Cracking recommendation, thanks, Peter (Millard). Just bought one to try...superb value for money and the light output is awesome. =D>


----------



## petermillard (17 Aug 2017)

RogerS":pqfxn702 said:


> Cracking recommendation, thanks, Peter (Millard). Just bought one to try...superb value for money and the light output is awesome. =D>


[THUMBS UP SIGN]Impressive aren't they? No regrets here, every day in the workshop is a pleasure...


----------



## NazNomad (30 Aug 2017)

I fitted a 20W LED batten in the garage this afternoon... It's (almost literally) like night and day compared to the 5ft tube it replaced.

Also, I didn't realise you need to change the starter - which was supplied with the tube.

For 10-and-a-bit squids, it's a no-brainer really.

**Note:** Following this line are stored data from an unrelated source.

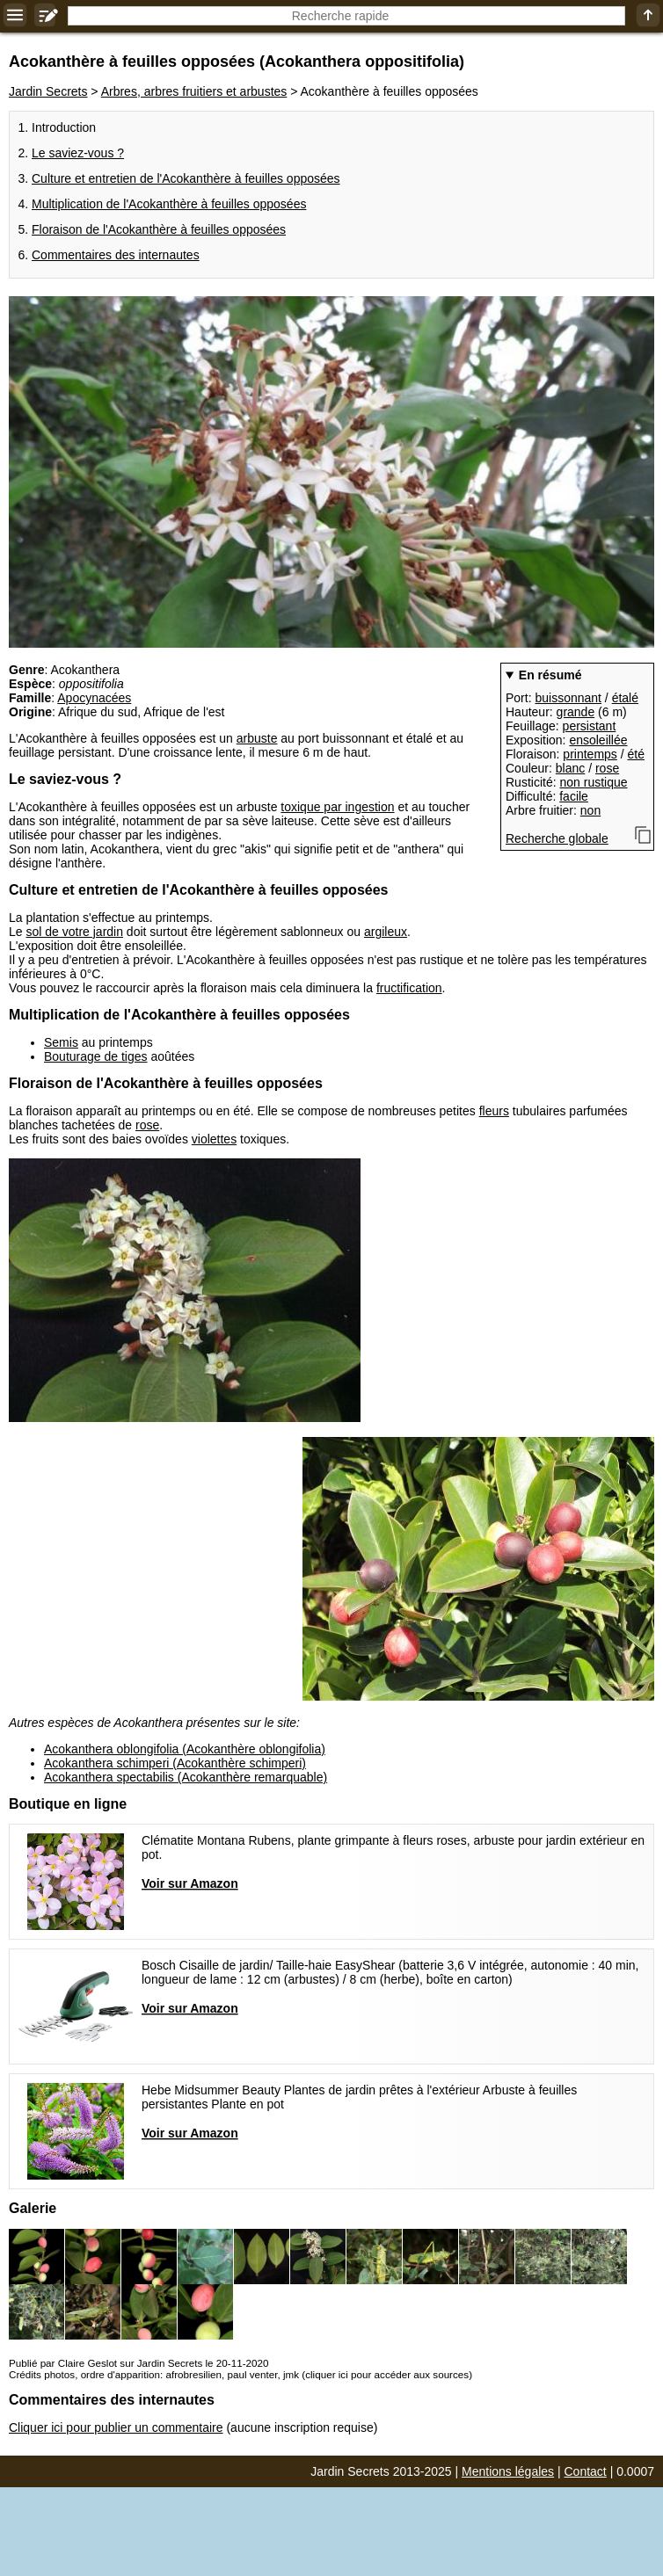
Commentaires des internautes (116, 255)
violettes (214, 1139)
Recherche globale (557, 838)
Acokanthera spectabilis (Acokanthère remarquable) (185, 1777)
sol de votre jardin (74, 932)
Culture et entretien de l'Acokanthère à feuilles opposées (186, 178)
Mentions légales (508, 2471)
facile (573, 796)
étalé (625, 698)
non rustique (593, 782)
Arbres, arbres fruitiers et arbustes (194, 91)
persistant (589, 726)
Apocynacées (94, 698)
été (636, 754)
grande (576, 712)
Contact (586, 2471)
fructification (409, 988)
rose (607, 768)
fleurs (494, 1111)
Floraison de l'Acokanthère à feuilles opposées (159, 229)
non (590, 810)
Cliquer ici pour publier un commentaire (116, 2427)
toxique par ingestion (337, 807)
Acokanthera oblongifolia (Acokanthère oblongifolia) (184, 1749)
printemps (589, 754)
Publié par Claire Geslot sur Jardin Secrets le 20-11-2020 (138, 2363)
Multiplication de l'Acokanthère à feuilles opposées (169, 204)
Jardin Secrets (48, 91)
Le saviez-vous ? (78, 153)
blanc (570, 768)
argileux (385, 932)
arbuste (257, 738)
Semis (61, 1042)
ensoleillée (598, 740)
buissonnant (568, 698)
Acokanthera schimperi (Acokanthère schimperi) (175, 1763)
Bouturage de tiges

http://www.screwfix.com/p/philips-led-t ... tid=374950

I'll be getting another two for above the lathe next week.


----------



## fezman (30 Aug 2017)

I watched Peter's workshop video on the 600x600 panels. Bought one from Toolstation yesterday for my Garage / Workshop - made a massive difference, and thats just one of them. They were a bit dearer than ebay at £30 each, but still cheap enough that i am thinking of adding 1 or 2 more. 
thanks Peter for the tip (and all the other videos too)

F


----------



## petermillard (31 Aug 2017)

Pleasure [THUMBS UP SIGN]


----------



## jlawford (31 Aug 2017)

petermillard":4ux6flao said:


> Pleasure [THUMBS UP SIGN]



I ended up buying 4 panels from the eBay link you provided in your LED video- got the 5K lumen versions. New workshop not ready but a quick test of a single panel proved retina searing!


----------



## petermillard (1 Sep 2017)

jlawford":8b4wo5aa said:


> petermillard":8b4wo5aa said:
> 
> 
> > Pleasure [THUMBS UP SIGN]
> ...


Excellent! I have 9 of them now, and it's plenty bright


----------



## NazNomad (6 Sep 2017)

Fitted two 20w LED tubes above the lathe... Thinking I might need to turn in a welding mask now, it's a bit bright. :-D


----------



## Paul200 (22 Sep 2017)

Just received three 1200x300 panels from your ebay link Peter. Not ready to fit them yet but put a plug on one just to check it out - and I'm typing this with sunglasses on! These were for basic, background lighting but I may not need anything else - amazing, thank you =D>

Paul


----------



## petermillard (22 Sep 2017)

Pleasure - good to hear you're happy with them [THUMBS UP SIGN]


----------